We cannot forget the risks of feticide to the mother. While very rare, there have been cases of maternal infection, including one case of sepsis and another where a lethal injection was inadvertently administered to the mother, requiring her to be resuscitated. Early delivery is safer, quicker and a more ethical option.

This bill is not about eliminating choice. It is about ensuring that when the choice is made after 28 weeks it respects the life of the child as well as the needs of the mother. This bill does not compel women to continue pregnancies.

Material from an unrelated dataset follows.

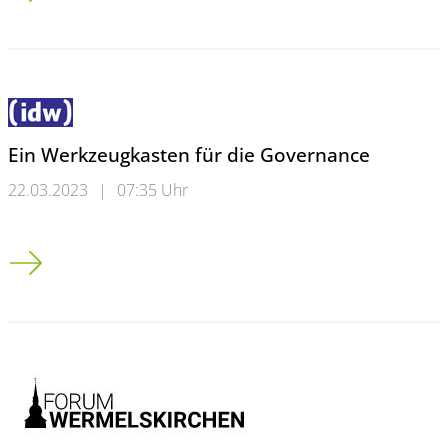
Ein Werkzeugkasten für die Governance
22.03.2023
|
07:35 Uhr
Ein Werkzeugkasten für die Governance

It provides for early delivery and ensures that if a child is born alive they are given the care they need. It does not require a mother to form a maternal relationship with a child. After early delivery the mother has the right to relinquish that child for adoption.

This is not about forcing anyone into motherhood but giving a child the chance to live. The Adoption Act 1988 in South Australia provides a clear pathway for mothers who do not wish to keep their children. The adoption process is thorough, and mandatory counselling and a period of reflection to ensure that the mother's decision is fully informed are provided for.

We must acknowledge that this is a matter of balance—balancing the mother's choice with the undeniable right of a child to live. This bill does not seek to undermine a woman's autonomy or force her to carry a pregnancy to term against her will. Instead, it recognises that at 28 weeks we are no longer dealing with a potential life but a viable human being capable of surviving outside the womb.

This bill has been drafted with the assistance of eight women, experts from medical and legal professions, neonatologists, midwives and obstetricians who care for the women and children. I thank Dr Joanna Howe for her work in this bill. This bill is not about ending abortion. It is about ending the unnecessary loss of children who could survive. We have the medical knowledge. We have the resources and the compassion to offer these children a chance at life.

This bill presents us with a crucial decision, and what we decide in this place will determine whether we choose to safeguard life or allow viable children to die needlessly. Let us have the courage to protect life and the compassion to support those in difficult circumstances. I urge all in this chamber to support the bill, not as an act of opposition to choice but as a stand for life, for humanity and for the future of our South Australian children who deserve a chance to live.

Debate adjourned on motion of Hon. I.K. Hunter.